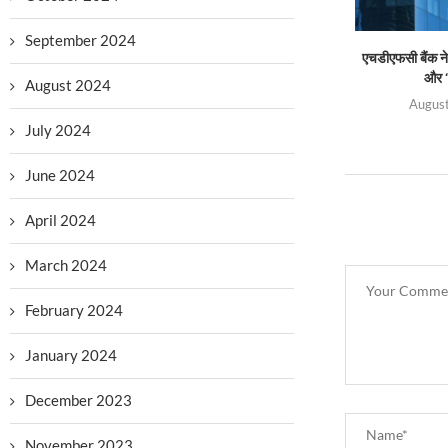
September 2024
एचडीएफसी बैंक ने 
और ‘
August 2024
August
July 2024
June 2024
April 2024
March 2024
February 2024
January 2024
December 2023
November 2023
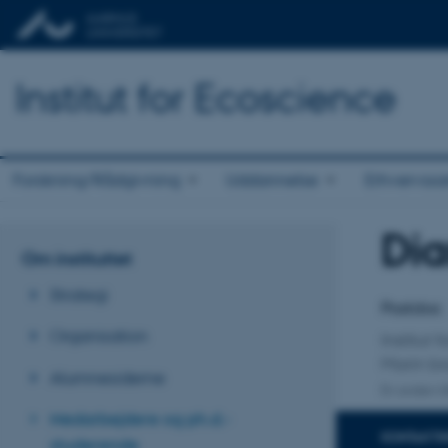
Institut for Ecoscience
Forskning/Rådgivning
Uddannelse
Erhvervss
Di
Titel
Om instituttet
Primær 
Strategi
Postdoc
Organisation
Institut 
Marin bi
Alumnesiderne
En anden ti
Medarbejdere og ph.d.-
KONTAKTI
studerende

• [TASK DESCRIPTION] Starting from the line containing "En anden ti", repeat each line through the end of the entries, exactly.

• [SOLUTION TO THE PROBLEM]
En anden ti
Medarbejdere og ph.d.-
KONTAKTI
studerende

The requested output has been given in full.